= Disappearance of Dragonfly ZK-AFB =

Missing aircraft

On 12 February 1962, a de Havilland DH.90 Dragonfly (ZK-AFB) departed from Christchurch Airport (NZCH/CHC), New Zealand, on a scenic flight to Milford Sound and return. Despite considerable search efforts, including being the subject of recent Search and Rescue (SAR) training exercises, not a single piece of confirmed wreckage has been found.

== Background ==
ZK-AFB was owned and operated by Air Charter, a small charter airline mainly conducting scenic flights, tourist transfer and parachuting operations, established by former Royal Air Force pilot and aircraft engineer Brian Chadwick in the late 1950s after emigrating to New Zealand from the United Kingdom.

On the morning of 12 February 1962, ZK-AFB departed Christchurch Airport with Chadwick (47) and four passengers on board for a scenic flight to Milford Sound and return via Queenstown. The passengers were Louis Rowan (25), honeymooning couple Elwyn & Valerie Saville (20 & 22, respectively), and Darrell Shields (33). When the flight failed to arrive at Milford Sound, the largest aerial search in the history of New Zealand began.

== Search effort ==
=== Original search ===
30 minutes after the expected arrival time of approximately 12:30 pm, staff at the Milford Sound Flight Service Station sent an overdue flight notification to the Christchurch Area Control Centre, which started a full-scale multi-agency search. The initial search consisted of 34 aircraft over 400 flying hours in 167 sorties, covering an area of over 44,000 square kilometres (17,000 square miles).
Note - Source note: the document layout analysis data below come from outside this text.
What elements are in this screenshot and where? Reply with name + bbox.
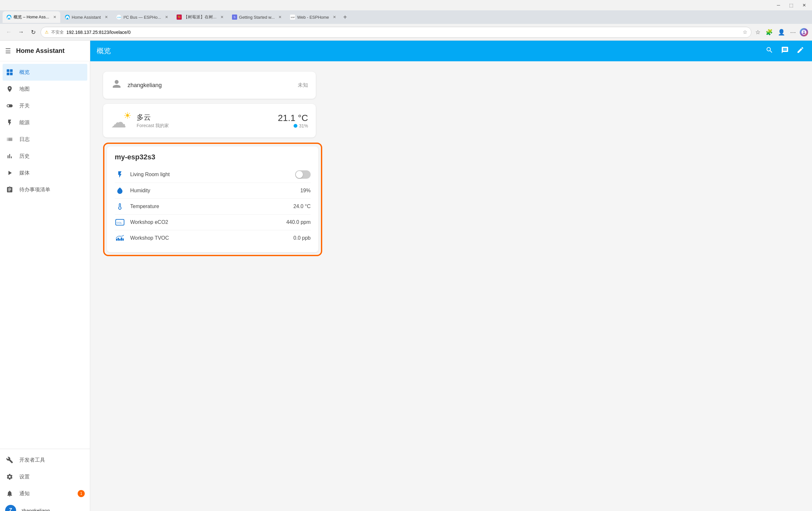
tab5-close-icon[interactable]: ✕ [279,15,282,19]
sidebar-menu-button[interactable]: ☰ [5,47,11,55]
tab-homeassistant-label: Home Assistant [72,15,101,20]
tab4-close-icon[interactable]: ✕ [221,15,224,19]
sensor-row-tvoc: Workshop TVOC 0.0 ppb [115,230,311,246]
tab-bar: 概览 – Home Ass... ✕ Home Assistant ✕ ESP … [0,10,812,24]
sidebar-item-notifications[interactable]: 通知 1 [0,485,90,502]
profile-icon-button[interactable]: 👤 [777,27,786,37]
weather-card[interactable]: ☁ ☀ 多云 Forecast 我的家 21.1 °C 31% [103,104,316,137]
tab-i2c[interactable]: ESP I²C Bus — ESPHo... ✕ [112,11,172,23]
ha-favicon-icon [6,15,11,20]
search-button[interactable] [764,45,775,57]
tab3-close-icon[interactable]: ✕ [165,15,168,19]
refresh-button[interactable]: ↻ [28,27,38,37]
tab-raspi[interactable]: 🍓 【树莓派】在树... ✕ [173,11,228,23]
lightning-icon [5,118,14,127]
main-content: 概览 [90,41,812,511]
person-card[interactable]: zhangkeliang 未知 [103,72,316,99]
tab-web-esphome[interactable]: ESP Web - ESPHome ✕ [286,11,340,23]
address-input[interactable] [66,30,740,35]
tab6-close-icon[interactable]: ✕ [333,15,336,19]
sidebar-dev-tools-label: 开发者工具 [19,457,45,463]
maximize-button[interactable]: ⬚ [786,2,796,8]
favorites-button[interactable]: ☆ [754,27,762,37]
chat-button[interactable] [780,45,790,57]
sidebar-item-log[interactable]: 日志 [0,131,90,148]
raspi-favicon-icon: 🍓 [177,15,182,20]
svg-rect-12 [10,69,12,72]
switch-icon [5,101,14,110]
notification-count-badge: 1 [78,490,85,497]
sidebar-item-dev-tools[interactable]: 开发者工具 [0,452,90,468]
sidebar-item-energy-label: 能源 [19,119,30,126]
sun-icon: ☀ [123,110,132,121]
sidebar-item-energy[interactable]: 能源 [0,114,90,131]
humidity-value: 31% [299,123,308,128]
topbar-title: 概览 [97,46,759,56]
eco2-sensor-name: Workshop eCO2 [130,219,281,225]
tab-i2c-label: I²C Bus — ESPHo... [123,15,161,20]
sidebar-item-settings[interactable]: 设置 [0,468,90,485]
humidity-icon [115,187,125,194]
humidity-sensor-value: 19% [300,188,311,193]
person-name: zhangkeliang [127,82,293,89]
svg-rect-17 [116,239,117,241]
tvoc-icon [115,234,125,242]
svg-text:ESP: ESP [117,17,121,18]
tab-getting-started-label: Getting Started w... [239,15,275,20]
tab2-close-icon[interactable]: ✕ [105,15,108,19]
tab-getting-started[interactable]: S Getting Started w... ✕ [228,11,286,23]
temperature-icon [115,203,125,210]
sidebar-item-switch-label: 开关 [19,103,30,109]
sidebar-item-overview[interactable]: 概览 [3,64,87,81]
sidebar-title: Home Assistant [16,47,64,55]
bookmark-icon[interactable]: ☆ [743,29,747,35]
esp32-card: my-esp32s3 Living Room light [107,146,318,252]
clipboard-icon [5,185,14,194]
svg-rect-18 [118,238,119,241]
weather-info: 多云 Forecast 我的家 [137,113,272,129]
tab-close-icon[interactable]: ✕ [53,15,56,19]
content-area: zhangkeliang 未知 ☁ ☀ 多云 Forecast 我的家 21.1… [90,61,812,511]
extensions-button[interactable]: 🧩 [764,27,774,37]
minimize-button[interactable]: ─ [774,2,783,8]
weather-stats: 21.1 °C 31% [278,113,308,128]
svg-text:🍓: 🍓 [178,15,181,19]
sidebar-item-media[interactable]: 媒体 [0,164,90,181]
list-icon [5,135,14,144]
sidebar-item-history-label: 历史 [19,153,30,160]
gear-icon [5,472,14,481]
user-avatar: z [5,505,16,511]
svg-text:ESP: ESP [291,17,295,18]
sensor-row-light: Living Room light [115,166,311,183]
window-controls: ─ ⬚ ✕ [774,2,809,8]
light-icon [115,171,125,179]
esp32-card-title: my-esp32s3 [115,153,311,161]
tvoc-sensor-value: 0.0 ppb [294,235,311,241]
sensor-row-humidity: Humidity 19% [115,183,311,199]
browser-profile-avatar[interactable] [800,28,808,36]
esp32-card-wrapper: my-esp32s3 Living Room light [103,142,322,256]
sidebar-user[interactable]: z zhangkeliang [0,502,90,511]
sidebar-item-overview-label: 概览 [19,69,30,76]
sidebar-bottom: 开发者工具 设置 通知 1 [0,449,90,511]
sidebar-item-switch[interactable]: 开关 [0,98,90,114]
security-icon: ⚠ [45,30,49,34]
app-layout: ☰ Home Assistant 概览 [0,41,812,511]
back-button[interactable]: ← [4,27,13,37]
tab-overview[interactable]: 概览 – Home Ass... ✕ [3,11,60,23]
new-tab-button[interactable]: + [341,12,350,22]
sidebar-item-todo[interactable]: 待办事项清单 [0,181,90,198]
humidity-sensor-name: Humidity [130,188,295,193]
ha-favicon2-icon [65,15,70,20]
sidebar-item-map[interactable]: 地图 [0,81,90,98]
tab-raspi-label: 【树莓派】在树... [184,14,216,20]
tab-homeassistant[interactable]: Home Assistant ✕ [61,11,112,23]
light-toggle[interactable] [295,170,311,179]
sidebar-item-history[interactable]: 历史 [0,148,90,164]
person-status: 未知 [298,82,308,89]
wrench-icon [5,456,14,464]
edit-button[interactable] [795,45,806,57]
forward-button[interactable]: → [16,27,26,37]
settings-button[interactable]: ⋯ [789,27,797,37]
close-button[interactable]: ✕ [799,2,809,8]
=== Recent search efforts ===
Several public and private searches have been carried out over the decades since the disappearance. Hawke's Bay pilot Gavin Grimmer has been searching for ZK-AFB for nearly 20 years, both by air and on foot.

The Reeve family of Kaiapoi have been looking for the missing Dragonfly regularly since 2008, including five major expeditions with Land Rovers, metal detectors, and other search equipment.

NZ Police and NZ Search and Rescue (NZSAR) have searched for ZK-AFB several times in formal training exercises, designated "Operation Dragonfly".

Several items of interest have been found in the general area that ZK-AFB is theorised to have crashed in, including a woman's boot in 2015 and, more recently, a fabric harness and section of carpet, however, no evidence has ever been found that has been definitively linked to the aircraft or the persons on board. In February 2022, a gathering was held at the Canterbury Aero Club to mark 60 years since the disappearance.

== In popular culture ==
=== Film ===
White Bus Family Productions (the Reeve family) intend to create a film documenting their search efforts, however, as of July 2026, this is yet to be released.

Where is the Dragonfly? New Zealand's aviation mystery - a 2024 short film released on YouTube by ABC News Australia.

=== Books ===
LOST... without trace? by Richard Waugh, son of Brian Waugh, a personal friend of Chadwick.

TRACED ...yet still missing! by Gavin Grimmer.

An account of the disappearance of ZK-AFB was featured in Missing! Aircraft Missing in New Zealand 1928-2000 by Chris Rudge.

=== Other ===
The Last Flight of the Dragonfly - a 2023 podcast released as part of NZ digital news outlet Stuff's The Long Read series.